LA CASA DEI SOGNI…CHE VERRA’

Evitato il degrado dello stabile con la ristrutturazione di sei appartamenti dedicati alla seconda accoglienza. Fondamentale l’intervento del Lions Club Biella Host. Nel 2020 il termine dei lavori.

E’ l’ultima scommessa dell’amministrazione guidata dal sindaco Marco Cavicchioli. Si tratta dell’ammodernamento di 6 appartamenti inseriti all’interno del sistema integrato della seconda accoglienza dei Servizi Sociali del Comune.

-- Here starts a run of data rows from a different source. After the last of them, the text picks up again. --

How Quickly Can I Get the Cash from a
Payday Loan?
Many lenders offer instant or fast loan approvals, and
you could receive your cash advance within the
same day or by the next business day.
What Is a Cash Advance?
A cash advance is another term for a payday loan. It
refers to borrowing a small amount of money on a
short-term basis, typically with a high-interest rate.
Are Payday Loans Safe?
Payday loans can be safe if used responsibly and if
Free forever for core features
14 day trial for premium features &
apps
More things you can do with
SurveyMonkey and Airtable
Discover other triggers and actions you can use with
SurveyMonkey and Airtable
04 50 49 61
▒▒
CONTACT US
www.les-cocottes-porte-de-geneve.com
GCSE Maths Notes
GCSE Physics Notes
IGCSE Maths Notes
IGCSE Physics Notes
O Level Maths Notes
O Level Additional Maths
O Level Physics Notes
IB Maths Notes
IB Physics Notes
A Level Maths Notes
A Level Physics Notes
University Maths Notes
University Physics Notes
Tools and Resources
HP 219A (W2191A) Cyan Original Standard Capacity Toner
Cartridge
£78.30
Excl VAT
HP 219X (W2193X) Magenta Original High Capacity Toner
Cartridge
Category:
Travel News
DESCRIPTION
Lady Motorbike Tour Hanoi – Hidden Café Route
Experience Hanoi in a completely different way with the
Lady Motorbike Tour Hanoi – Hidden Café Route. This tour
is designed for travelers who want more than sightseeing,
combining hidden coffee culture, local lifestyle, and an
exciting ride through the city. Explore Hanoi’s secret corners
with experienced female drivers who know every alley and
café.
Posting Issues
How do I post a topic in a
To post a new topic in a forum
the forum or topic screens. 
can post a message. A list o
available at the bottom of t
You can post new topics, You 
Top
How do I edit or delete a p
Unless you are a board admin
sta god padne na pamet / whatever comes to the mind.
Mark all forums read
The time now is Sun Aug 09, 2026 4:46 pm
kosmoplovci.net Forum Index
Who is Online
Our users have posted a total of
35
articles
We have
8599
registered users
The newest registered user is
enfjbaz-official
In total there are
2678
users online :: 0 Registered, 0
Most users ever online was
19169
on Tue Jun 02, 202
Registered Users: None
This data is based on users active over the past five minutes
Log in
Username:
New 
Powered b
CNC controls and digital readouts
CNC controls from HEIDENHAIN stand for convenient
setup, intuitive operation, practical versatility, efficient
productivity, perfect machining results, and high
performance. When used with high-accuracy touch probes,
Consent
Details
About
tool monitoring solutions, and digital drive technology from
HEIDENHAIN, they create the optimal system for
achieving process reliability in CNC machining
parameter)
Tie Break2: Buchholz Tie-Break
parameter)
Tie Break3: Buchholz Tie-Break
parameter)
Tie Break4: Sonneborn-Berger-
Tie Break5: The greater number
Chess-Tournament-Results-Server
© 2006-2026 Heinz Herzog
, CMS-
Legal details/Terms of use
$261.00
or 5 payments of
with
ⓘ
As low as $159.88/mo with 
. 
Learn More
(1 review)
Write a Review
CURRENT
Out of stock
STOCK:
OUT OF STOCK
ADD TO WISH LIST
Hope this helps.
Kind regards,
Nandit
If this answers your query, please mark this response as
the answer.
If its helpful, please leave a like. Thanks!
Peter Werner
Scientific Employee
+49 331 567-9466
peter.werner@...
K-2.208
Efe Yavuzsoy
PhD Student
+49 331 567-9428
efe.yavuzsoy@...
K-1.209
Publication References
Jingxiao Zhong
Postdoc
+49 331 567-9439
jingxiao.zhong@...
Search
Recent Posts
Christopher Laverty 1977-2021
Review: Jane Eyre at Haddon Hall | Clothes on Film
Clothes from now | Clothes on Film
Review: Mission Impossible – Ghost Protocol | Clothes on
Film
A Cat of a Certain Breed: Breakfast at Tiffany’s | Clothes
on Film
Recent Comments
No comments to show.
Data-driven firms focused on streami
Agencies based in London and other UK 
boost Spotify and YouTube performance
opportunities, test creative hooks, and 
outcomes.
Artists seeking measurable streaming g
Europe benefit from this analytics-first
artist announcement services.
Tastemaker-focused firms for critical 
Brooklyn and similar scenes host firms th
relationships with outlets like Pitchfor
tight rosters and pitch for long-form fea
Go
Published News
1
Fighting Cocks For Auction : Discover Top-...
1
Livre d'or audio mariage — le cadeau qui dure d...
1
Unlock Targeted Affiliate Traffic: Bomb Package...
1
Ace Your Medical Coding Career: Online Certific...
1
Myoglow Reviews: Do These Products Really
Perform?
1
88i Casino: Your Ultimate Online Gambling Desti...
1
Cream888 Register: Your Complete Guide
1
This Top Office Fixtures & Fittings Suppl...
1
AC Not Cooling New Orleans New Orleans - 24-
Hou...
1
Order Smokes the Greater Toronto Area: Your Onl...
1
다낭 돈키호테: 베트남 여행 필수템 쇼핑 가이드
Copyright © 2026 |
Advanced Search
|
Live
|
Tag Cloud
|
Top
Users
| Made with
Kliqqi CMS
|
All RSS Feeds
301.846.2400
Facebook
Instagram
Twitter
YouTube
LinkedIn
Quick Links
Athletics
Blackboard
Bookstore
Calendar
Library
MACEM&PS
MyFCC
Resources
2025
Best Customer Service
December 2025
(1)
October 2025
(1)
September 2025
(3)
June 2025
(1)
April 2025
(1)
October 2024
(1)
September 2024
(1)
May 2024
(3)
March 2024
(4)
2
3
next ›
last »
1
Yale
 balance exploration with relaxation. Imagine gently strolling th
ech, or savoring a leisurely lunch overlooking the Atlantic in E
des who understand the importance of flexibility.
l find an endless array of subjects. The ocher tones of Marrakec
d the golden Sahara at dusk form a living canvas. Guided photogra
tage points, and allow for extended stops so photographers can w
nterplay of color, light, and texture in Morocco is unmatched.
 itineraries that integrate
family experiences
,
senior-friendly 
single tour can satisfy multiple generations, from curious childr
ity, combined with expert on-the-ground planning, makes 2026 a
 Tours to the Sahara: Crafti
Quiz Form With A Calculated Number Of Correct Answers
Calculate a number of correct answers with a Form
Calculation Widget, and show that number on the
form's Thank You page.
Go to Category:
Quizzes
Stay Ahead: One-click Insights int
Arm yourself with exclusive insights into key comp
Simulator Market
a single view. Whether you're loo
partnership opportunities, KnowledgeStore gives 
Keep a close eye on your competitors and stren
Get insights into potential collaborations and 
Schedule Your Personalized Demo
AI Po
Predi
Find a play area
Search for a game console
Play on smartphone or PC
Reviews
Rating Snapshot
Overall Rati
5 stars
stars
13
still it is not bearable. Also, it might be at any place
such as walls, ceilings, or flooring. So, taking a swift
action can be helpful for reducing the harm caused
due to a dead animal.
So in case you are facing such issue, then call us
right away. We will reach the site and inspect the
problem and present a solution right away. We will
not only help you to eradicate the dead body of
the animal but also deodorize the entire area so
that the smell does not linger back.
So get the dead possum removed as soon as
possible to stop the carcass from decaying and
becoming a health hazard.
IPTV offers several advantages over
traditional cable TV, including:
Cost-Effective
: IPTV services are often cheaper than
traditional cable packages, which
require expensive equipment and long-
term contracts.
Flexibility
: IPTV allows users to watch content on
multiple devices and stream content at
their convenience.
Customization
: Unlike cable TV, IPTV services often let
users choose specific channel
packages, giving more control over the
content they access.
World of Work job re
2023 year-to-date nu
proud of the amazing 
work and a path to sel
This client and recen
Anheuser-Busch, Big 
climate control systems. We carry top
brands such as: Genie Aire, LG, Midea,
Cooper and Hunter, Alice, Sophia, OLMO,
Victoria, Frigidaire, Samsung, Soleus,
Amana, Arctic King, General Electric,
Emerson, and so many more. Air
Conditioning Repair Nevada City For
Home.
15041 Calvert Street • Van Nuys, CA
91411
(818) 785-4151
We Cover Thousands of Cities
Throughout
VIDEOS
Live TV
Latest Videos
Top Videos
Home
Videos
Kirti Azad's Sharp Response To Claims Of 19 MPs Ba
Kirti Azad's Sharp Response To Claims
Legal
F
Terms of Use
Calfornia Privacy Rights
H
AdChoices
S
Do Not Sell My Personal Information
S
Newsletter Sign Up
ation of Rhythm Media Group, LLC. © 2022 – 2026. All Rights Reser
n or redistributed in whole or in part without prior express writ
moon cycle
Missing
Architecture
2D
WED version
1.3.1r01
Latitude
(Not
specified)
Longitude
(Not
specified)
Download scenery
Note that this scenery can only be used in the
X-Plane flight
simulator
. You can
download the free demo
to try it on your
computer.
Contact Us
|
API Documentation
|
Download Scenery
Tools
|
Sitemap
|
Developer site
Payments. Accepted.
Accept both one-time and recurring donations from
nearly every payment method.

I 6 alloggi verranno resi nuovamente agibili nel corso dei prossimi 3 anni grazie al Lions Club Biella Host che ha provveduto a sostenere interamente la spesa: 60 mila euro per acquistare gli arredi e gli oggetti degli appartamenti. Il progetto è stato presentato questa mattina nella sala del consiglio comunale di Palazzo Oropa dagli assessori Francesca Salivotti, Valeria Varnero e del presidente e dei rappresentanti del Lions Club Biella Host.

La casa dei sogni… che verrà” è uno stabile in cui si trovano sei unità abitative che nel corso degli anni hanno subito un lento degrado, sia a causa del continuo avvicendarsi di utenti, sia per le ristrettezze economiche che non hanno consentito interventi tempestivi.

Grazie al Lions Club Biella Host abbiamo la possibilità di creare ambienti più accoglienti e confortevoli per l’utenza ospite degli alloggi di seconda accoglienza – dice l’assessore Salivotti -.  Quest’azione però vuole anche essere l’inizio di un nuovo percorso di responsabilizzazione e di utilizzo consapevole del bene comune da parte dei destinatari del progetto”.

Ed infatti, a beneficiare di queste 6 nuove unità abitative potranno essere famiglie con o senza figli, nuclei monofamigliari con figli minorenni e persone adulte che non siano affette da problemi di natura psichica o di abuso di sostanze (droghe e alcool).

Un nuovo valore aggiunto per la città, possibile grazie alla generosità del Lions Club Biella Host.  “Nei suoi quasi sessant’anni di attività, il Lions Club Biella Host ha sempre operato a stretto contatto con le esigenze della comunità – spiega il presidente Alberto Grosso -: dalla sede Anfass di Gaglianico, alla struttura residenziale per persone con disabilità ‘Casa Lions Biella Host’ di Biella Chiavazza, fino all’Unità Mobile Oftalmica che, grazie all’Unione italiana ciechi, permette uno screening visivo su una vasta popolazione (189 scuole e 3.500 bambini visitati nel solo anno scolastico 2016/2017)”.

Nella primavera del 2018 si darà il via al primo lotto di lavori, si proseguirà con il secondo, fino al 2020 quando si prevede di completare interamente il progetto.